Petron clinched pivotal victories in the courts, including in the SC en banc resolution, securing its claim to the oil firm's land assets as part of its acquisition 16 years ago, a win now fiercely contested by the government.
In its second motion to the Supreme Court filed this week, PNOC as represented by the Office of the Government Corporation Counsel (OGCC), prayed for a denial of the November 25, 2024 SC en banc resolution, while also asking the high court to ‘give due course’ to other earlier rulings; primarily pushing for a reversal of the December 13, 2021 Court of Appeals (CA) decision that mandated Mandaluyong RTC Branch 278 “to proceed with the trial of the case a quo on the merits."
PNOC emphasized that the CA ruling, which was later reinforced in the SC resolution, effectively overturned the original privatization terms of Petron, enabling the transfer of public assets worth over P100 billion, even if these land assets were explicitly excluded from the privatization agreement.
The state-run firm reiterated that “in the 1994 Petron privatization, the government bid out shares of stock in Petron as a company without ownership of the parcels of land that Petron had previously conveyed to PNOC as property dividends.”
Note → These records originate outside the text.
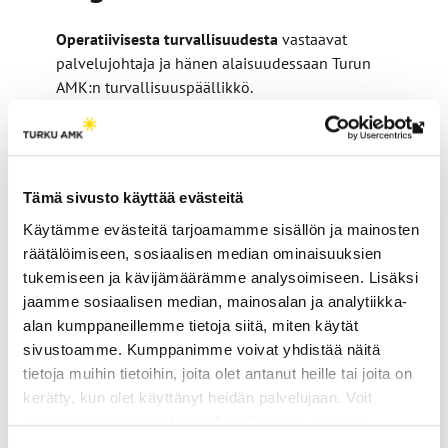
Operatiivisesta turvallisuudesta
vastaavat
palvelujohtaja ja hänen alaisuudessaan Turun
AMK:n turvallisuuspäällikkö.
Turvallisuusasioista on
kokonaisvastuussa
rehtori-
Lin
toimitusjohtaja.
vie
ulk
Tämä sivusto käyttää evästeitä
siv
Käytämme evästeitä tarjoamamme sisällön ja mainosten
räätälöimiseen, sosiaalisen median ominaisuuksien
tukemiseen ja kävijämäärämme analysoimiseen. Lisäksi
jaamme sosiaalisen median, mainosalan ja analytiikka-
alan kumppaneillemme tietoja siitä, miten käytät
sivustoamme. Kumppanimme voivat yhdistää näitä
tietoja muihin tietoihin, joita olet antanut heille tai joita on
kerätty, kun olet käyttänyt heidän palvelujaan. Voit
muuttaa evästeasetuksiesi hyväksyntää sivuston
Janne Sundqvist
alalaidassa vasemmassa kulmassa olevasta eväste-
It expounded that the government’s move to transfer the real estate properties owned by Petron to its parent company PNOC, a government-owned and controlled corporation (GOCC), by way of property dividends, was intended to remove Constitutional restriction to prospective bidders – including foreign companies - in Petron’s privatization; while at the same time providing Petron a lease over the properties so that whoever would be the buyer of Petron Corporation, would still be able to continue operations using those properties.
PNOC qualified that excluding land assets in Petron’s 1994 privatization was a deliberate strategy to attract foreign bidders, as their inclusion would have barred any foreign entity from securing 100 percent ownership of the oil company.
“The execution of the CA decision could result in one of the largest inequitable losses to the government and the Filipino people for private gain. This is so because the CA decision would change the Petron that was privatized in 1994 from a company that did not own any land (at P23 billion value) to a company that owns the parcels of land (at roughly P100 billion value),” the company highlighted.
PNOC underscored that the appellate ruling effectively overturned the original privatization terms of Petron, enabling the transfer of public assets worth over P100 billion, even if these are explicitly excluded from the privatization agreement; arguing that the same terms shall be applied even in the eventual sale of the Petron shares to the succeeding entity.
Three decades after Petron’s privatization via share sales to Saudi Aramco, new round of divestment had been carried out in 2009, ultimately transferring control of the oil giant to San Miguel Corporation.
“The government partially sold Petron in 1994 as a company with zero land assets. As this Honorable Court (en banc) found, Petron declared the parcels of lands as ‘property dividends’ before any sale by the government of Petron shares was effected and the purchase price paid to the government was fair because the sale was of Petron, excluding the parcels of land,” PNOC noted.
Citing jurisprudence on the Bagatsing versus Committee on Privatization et al case, PNOC restated that “the Supreme Court en banc found as fair the price paid to the Philippine government by the winning bidder for the 1994 privatization on the basic premise that government sold Petron, excluding the parcels of land, the ownership of which was retained by the government,” adding that “the CA decision would obliterate that premise.”
It added that “as a result of the CA decision, the basic terms of the publicly bidded contract for the 1994 Petron privatization would materially change,” specifying that “the object of the contract would be changed from Petron excluding the parcels of land, to Petron plus the parcels of land.”